Back to Blue, an initiative of Economist Impact and The Nippon Foundation, brings together two organisations that are together seeking to improve ocean health. Convinced of the need to improve evidence-based approaches and solutions to address the issues confronting the world’s oceans, the two have launched a new Plastics Management Index (PMI), an initiative designed to draw attention to growing global concerns around the use of plastic and the urgency of adopting a more sustainable approach to plastics management. The first edition of the new index has just been released.
The idea behind the index is the realisation that the sheer scale of the problem of plastic pollution - estimates say that as much as 12 billion tonnes of plastic waste could be in landfills or in the environment by 2050 - and the challenge of finding a meaningful solution demand a new framework. This new framework would cover the entire lifecycle of plastic products—from design to production to consumption to disposal and beyond.
The Plastics Management Index is an attempt to create such a framework. It measures, compares and contrasts the efforts made by a selection of 25 countries at different stages of development in their management of plastics - covering the entire lifecycle of plastic products.
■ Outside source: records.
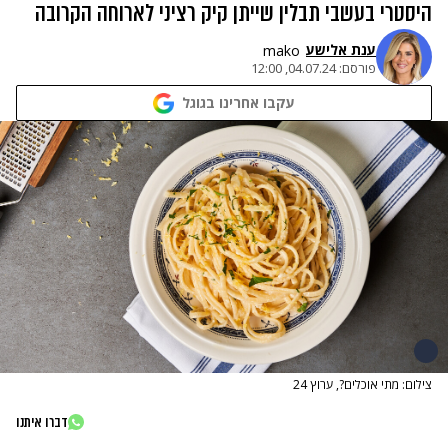
היסטרי בעשבי תבלין שייתן קיק רציני לארוחה הקרובה
ענת אלישע
mako
פורסם:
04.07.24, 12:00
עקבו אחרינו בגוגל
צילום: מתי אוכלים?, ערוץ 24
דברו איתנו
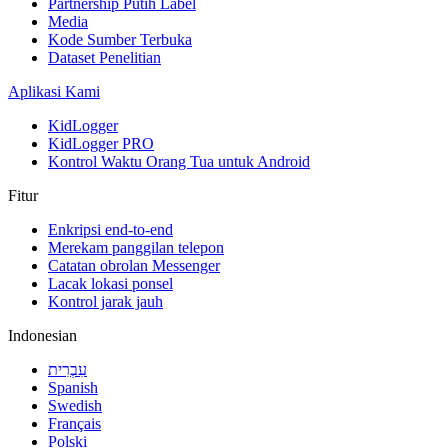
Partnership Putih Label
Media
Kode Sumber Terbuka
Dataset Penelitian
Aplikasi Kami
KidLogger
KidLogger PRO
Kontrol Waktu Orang Tua untuk Android
Fitur
Enkripsi end-to-end
Merekam panggilan telepon
Catatan obrolan Messenger
Lacak lokasi ponsel
Kontrol jarak jauh
Indonesian
עִבְרִית
Spanish
Swedish
Français
Polski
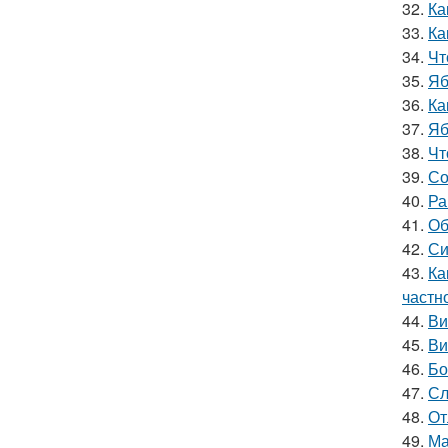
32.
Ка
33.
Ка
34.
Чт
35.
Яб
36.
Ка
37.
Яб
38.
Чт
39.
Со
40.
Ра
41.
Об
42.
Си
43.
Ка
частн
44.
Ви
45.
Ви
46.
Бо
47.
Сл
48.
От
49.
Ма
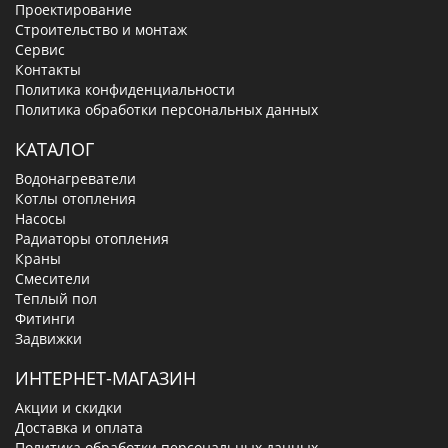
Проектирование
Строительство и монтаж
Сервис
Контакты
Политика конфиденциальности
Политика обработки персональных данных
КАТАЛОГ
Водонагреватели
Котлы отопления
Насосы
Радиаторы отопления
Краны
Смесители
Теплый пол
Фитинги
Задвижки
ИНТЕРНЕТ-МАГАЗИН
Акции и скидки
Доставка и оплата
Политика обработки персональных данных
"We have created the Plastics Management Index as a new benchmark for measuring how countries are coping with plastics from cradle to grave--just as the need, and interest, globally builds for managing plastics across their entire lifecycle, rather than with piecemeal approaches such as plastic bag bans,” said Naka Kondo, editor of the PMI report, Policy and Insights at Economist Impact,
The index ranks the 25 participating countries, located across five continents, assessing the capacity of each to minimise plastics mismanagement while promoting the optimal production and use of plastic as a resource. It focusses on three categories - governance, existing systemic capacity, and stakeholder engagement —measured across 12 indicators and 44 individual sub-indicators.
The index ranks Germany as the top performer overall in plastics management, scoring 87 points out of 100. Ranking first for governance and stakeholder engagement and third for systemic capacity, this is largely due to the country's nation-wide Der Grüne Punkt recycling scheme, which underpins Germany’s approach to creating a circular economy. Instead of imposing outright bans on certain plastic products, as some other countries have done, the government instead reached an agreement with industry that has ultimately enabled recycling on a very considerable scale.